Il Sasso Tignoso

PALOMBARI FOSSILI

A poca distanza dal passo delle Radici, lungo la dorsale che dal crinale principale scende verso nord a dividere le valli dello Scoltenna (bacino Panaro) da quella del Dragone (bacino Secchia), si staglia una piccola vetta dall’aspetto caratteristico: un’isola di roccia lavica, in un mare di montagne fatte di rocce sedimentarie.

E’ il SASSO TIGNOSO.

La sua quota relativamente bassa (1492 m s.l.m…facile facile da ricordare) è compensata dalla sua posizione isolata, per cui dalla vetta è possibile godere di un vasto panorama a 360° dal crinale appenninico alle Alpi, dal Cimone al Cusna, dall’Abetone alla Pietra di Bismantova.

Ai suoi piedi, fra faggete e pascoli, scorre uno dei tratti più belli dell’antica via Vandelli, strada transappenninica voluta da Francesco III d’Este, Duca di Modena, e realizzata dall’eclettico abate Domenico Vandelli.

La vetta si può raggiungere in breve tempo dalla Vandelli per la via diretta, più impegnativa perché in parte su ripidi canalini con fondo detritico e rivolta sul versante meridionale, molto caldo in estate, oppure per il versante nord (sentiero CAI 565), dove la salita si presenta più graduale e soprattutto può essere effettuata sotto l’ombra della faggeta.

Il nome Tignoso è dovuto all’aspetto particolare del rilievo, a causa della natura delle rocce che lo compongono: il loro colore scuro che facilita il surriscaldamento in estate, il chimismo ultrabasico e la difficoltà alla formazione di un suolo strutturato, rendono difficile l’attecchire della vegetazione.

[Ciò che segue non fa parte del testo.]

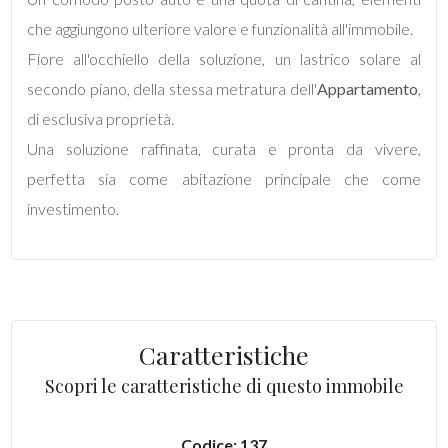
che aggiungono ulteriore valore e funzionalità all'immobile.
5
Fiore all'occhiello della soluzione, un lastrico solare al
secondo piano, della stessa metratura dell'
Appartamento
,
5+
di esclusiva proprietà.
Una soluzione raffinata, curata e pronta da vivere,
Bagni
perfetta sia come abitazione principale che come
minimi
investimento.
Qualsiasi
1
Caratteristiche
2
Scopri le caratteristiche di questo immobile
3
Codice: 137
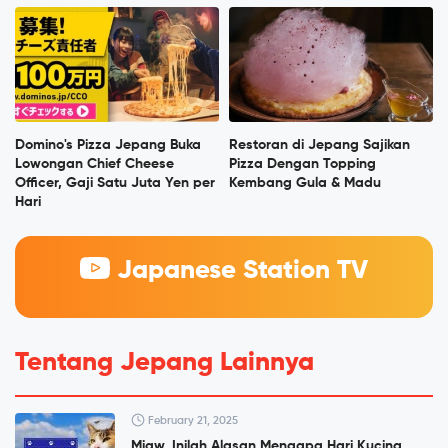
Domino's Pizza Jepang Buka
Restoran di Jepang Sajikan
Lowongan Chief Cheese
Pizza Dengan Topping
Officer, Gaji Satu Juta Yen per
Kembang Gula & Madu
Hari
Japanese Station TV
Tentang Jepang Lainnya
February 21, 2025
Miaw, Inilah Alasan Mengapa Hari Kucing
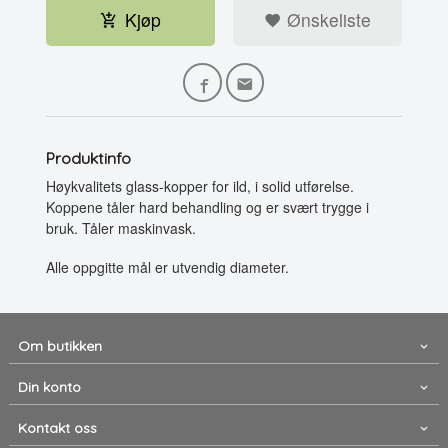
Kjøp
Ønskeliste
Produktinfo
Høykvalitets glass-kopper for ild, i solid utførelse.
Koppene tåler hard behandling og er svært trygge i
bruk. Tåler maskinvask.
Alle oppgitte mål er utvendig diameter.
Om butikken
Din konto
Kontakt oss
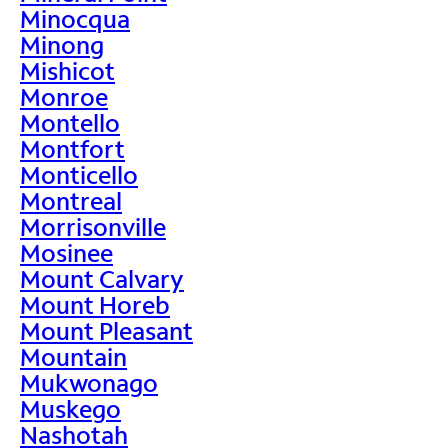
Minocqua
Minong
Mishicot
Monroe
Montello
Montfort
Monticello
Montreal
Morrisonville
Mosinee
Mount Calvary
Mount Horeb
Mount Pleasant
Mountain
Mukwonago
Muskego
Nashotah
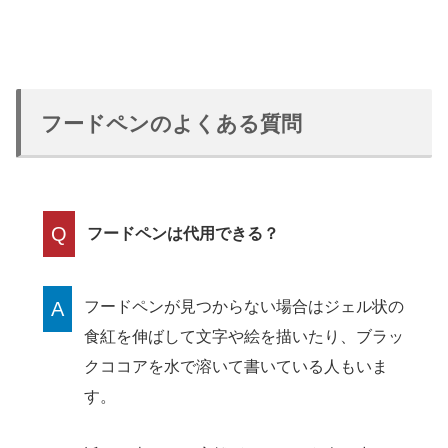
フードペンのよくある質問
Q
フードペンは代用できる？
A
フードペンが見つからない場合はジェル状の
食紅を伸ばして文字や絵を描いたり、ブラッ
クココアを水で溶いて書いている人もいま
す。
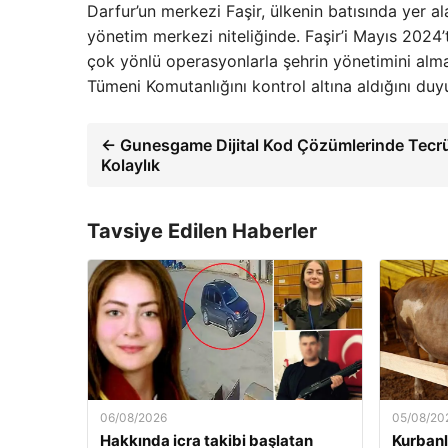
Darfur’un merkezi Faşir, ülkenin batısında yer a
yönetim merkezi niteliğinde. Faşir’i Mayıs 2024
çok yönlü operasyonlarla şehrin yönetimini alma
Tümeni Komutanlığını kontrol altına aldığını duyu
← Gunesgame Dijital Kod Çözümlerinde Tecr
Kolaylık
Tavsiye Edilen Haberler
06/08/2026
05/08/20
Hakkında icra takibi başlatan
Kurbanlı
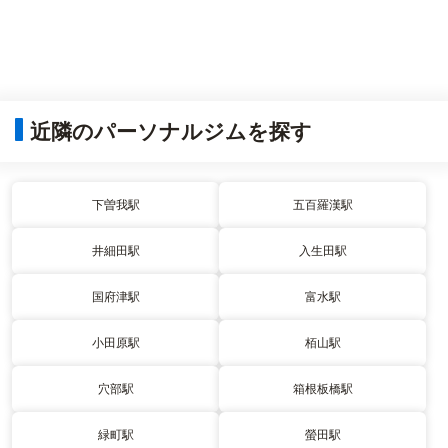
近隣のパーソナルジムを探す
下曽我駅
五百羅漢駅
井細田駅
入生田駅
国府津駅
富水駅
小田原駅
栢山駅
穴部駅
箱根板橋駅
緑町駅
螢田駅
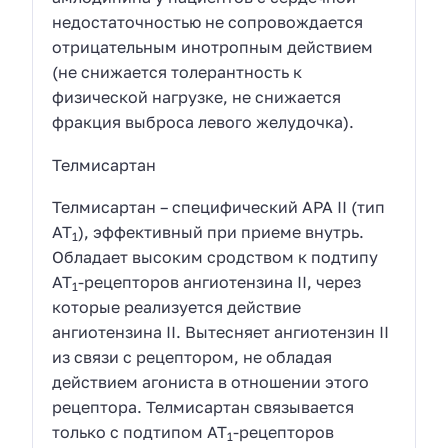
недостаточностью не сопровождается
отрицательным инотропным действием
(не снижается толерантность к
физической нагрузке, не снижается
фракция выброса левого желудочка).
Телмисартан
Телмисартан – специфический АРА II (тип
AT
), эффективный при приеме внутрь.
1
Обладает высоким сродством к подтипу
AT
-рецепторов ангиотензина II, через
1
которые реализуется действие
ангиотензина II. Вытесняет ангиотензин II
из связи с рецептором, не обладая
действием агониста в отношении этого
рецептора. Телмисартан связывается
только с подтипом AT
-рецепторов
1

200 milioni di anni fa un piccolo bacino oceanico, l’oceano Ligure-Piemontese, separava la placca africana da quella europea. L’apertura dell’Oceano Atlantico alle spalle della placca africana e il suo conseguente avvicinamento a quella europea hanno portato alla chiusura dell’oceano Ligure-Piemontese e alla nascita delle Alpi prima e dell’Appennino poi.

Il Sasso Tignoso non è altro che un frammento di quell’antico pavimento oceanico…l’escursionista che cammina sulla sua vetta è come un palombaro…fossile.